项目作者: twobob

项目描述 :
Elasticlunr implementation to wrap Clarifai output
高级语言: JavaScript
项目地址: git://github.com/twobob/Ki.git
创建时间: 2017-05-03T15:47:40Z
项目社区:https://github.com/twobob/Ki

开源协议:

下载


Ki

SCREENSHOT

Create a searchable image tag website using Python and Elasticlunr.js.

This project uses a local BLIP-2 captioning model to automatically tag your images, generates thumbnails, and provides a web interface to search them.

Requirements

  • Python 3.8 or newer
  • Pillow for image processing
  • Transformers and PyTorch for the BLIP‑2 model
  • spaCy with the en_core_web_sm language model
  • scikit-image for JPEG recompression metrics
  • tqdm for progress bars
  • Optional JPEG compression with -J/--jpegli uses the
    jpeglib Python package.

Thumbnails are generated at 256×256 pixels by default, so ensure you have enough disk space for the resized copies.

How to Use

  1. Install Dependencies:
    Ensure you have Python installed. Then, install the necessary libraries. While specific versions may vary, you’ll typically need:

    1. pip install Pillow scikit-image transformers torch torchvision torchaudio spacy tqdm jpeglib
    2. python -m spacy download en_core_web_sm

    (Note: torch installation can vary based on your system and CUDA availability. Refer to the official PyTorch website for specific instructions if needed.)

  2. Process Your Images:
    Navigate to the repository directory and run the main pipeline script, providing the path to your image folder:
    Typical locations are %USERPROFILE%\Pictures on Windows or ~/Pictures on Linux/macOS.

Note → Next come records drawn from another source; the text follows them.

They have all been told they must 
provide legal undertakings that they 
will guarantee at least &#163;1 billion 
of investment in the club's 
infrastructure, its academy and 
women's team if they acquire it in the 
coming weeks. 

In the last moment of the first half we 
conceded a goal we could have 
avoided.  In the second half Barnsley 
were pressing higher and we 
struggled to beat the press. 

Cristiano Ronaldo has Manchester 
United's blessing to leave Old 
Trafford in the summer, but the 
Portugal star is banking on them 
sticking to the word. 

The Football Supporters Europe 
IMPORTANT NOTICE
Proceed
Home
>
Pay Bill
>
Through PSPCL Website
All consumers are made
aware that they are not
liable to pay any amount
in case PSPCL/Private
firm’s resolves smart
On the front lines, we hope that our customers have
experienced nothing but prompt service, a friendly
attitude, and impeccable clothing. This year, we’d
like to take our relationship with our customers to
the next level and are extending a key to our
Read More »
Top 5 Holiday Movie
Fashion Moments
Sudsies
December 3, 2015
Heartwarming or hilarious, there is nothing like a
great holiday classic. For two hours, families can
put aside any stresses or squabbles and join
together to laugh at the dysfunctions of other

    1. python run_pipeline.py [PATH_TO_YOUR_IMAGES] [-I PATH_TO_YOUR_IMAGES] [-O OUTPUT_DIR] [-R | --recurse] [-C | --clear] [-Z | --compress] [-J | --jpegli] [-A | --add] [-D | --delete] [-V | --verbose] [-S [PORT]]

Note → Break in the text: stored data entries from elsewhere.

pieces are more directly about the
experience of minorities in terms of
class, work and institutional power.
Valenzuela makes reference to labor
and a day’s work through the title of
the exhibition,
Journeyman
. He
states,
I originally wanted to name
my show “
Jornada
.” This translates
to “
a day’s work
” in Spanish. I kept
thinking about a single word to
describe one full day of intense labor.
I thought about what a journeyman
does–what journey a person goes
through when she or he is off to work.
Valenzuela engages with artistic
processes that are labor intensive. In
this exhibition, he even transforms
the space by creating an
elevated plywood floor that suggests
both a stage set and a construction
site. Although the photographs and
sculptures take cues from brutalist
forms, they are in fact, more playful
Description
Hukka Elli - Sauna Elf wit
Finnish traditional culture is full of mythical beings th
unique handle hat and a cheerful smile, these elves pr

    Windows users: Avoid quoting a path that ends with a single backslash. Either remove the trailing backslash or escape it as \\ so additional flags are parsed correctly.

    This script will:

    • Scan the PATH_TO_YOUR_IMAGES directory (positional or via -I/--input) for JPG, JPEG, and PNG files. Use -R/--recurse to include subfolders.
    • Generate descriptive tags for each image using a local BLIP-2 model.
    • Create 256×256 thumbnails for each image and store them in the output directory (default img/thumbs/). An optional watermark from img/overlay/watermark.png may be applied if make_thumbs.py (called by the pipeline) is configured for it. Thumbnail file names now include a short hash of the original path so duplicates across folders or extensions will never collide.
    • Optionally clear the contents of the output folder first when using -C/--clear.
    • Enable additional JPEG compression with -Z/--compress or use the jpeglib library with -J/--jpegli. These options are mutually exclusive.
    • Compile all tag information into data.json, which is used by the search interface.
    • Show per-image progress bars so you know exactly how many files remain.
    • Use -V/--verbose to print per-image details instead of progress bars.
    • Use -A/--add to append new images without rebuilding existing entries, or -D/--delete to remove records and thumbnails for images in the folder.
    • Use -S [PORT] to automatically launch the local server after processing. Omit PORT to use serve.py‘s default.
  3. Run the Web Server:
    If you didn’t use -S during the pipeline step, start the local web server manually:

    1. python serve.py

    (On Linux/macOS, you might need to use python3 serve.py)

    Then, open your web browser and go to http://localhost:8000 (or the port specified by serve.py) to view and search your images.

Project Structure Highlights

  • index.html: The main page for the image search.
  • app.js: Handles the client-side logic, including Elasticlunr.js setup and search functionality.
  • data.json: Contains the image tags and metadata for the search index (generated by run_pipeline.py).
  • img/thumbs/: Default directory where thumbnails are stored.
  • run_pipeline.py: The main script to process your images (tagging and thumbnail generation).
  • make_thumbs.py: Script for generating thumbnails, typically called by run_pipeline.py.
  • serve.py: A simple Python HTTP server to run the website locally.

TODO/MAYBES:

  • Make the partial rendering loop stop when you click a result before it is finished.
  • Add transactional folders (e.g., IN, PROCESSED, ERROR) for more efficient content addition.
  • Check EXIF/File attributes for “Time Created” to compare against a “last sync” date for incremental updates.
  • Add a script to search network drives for images.
  • Conduct thorough testing, including corner cases.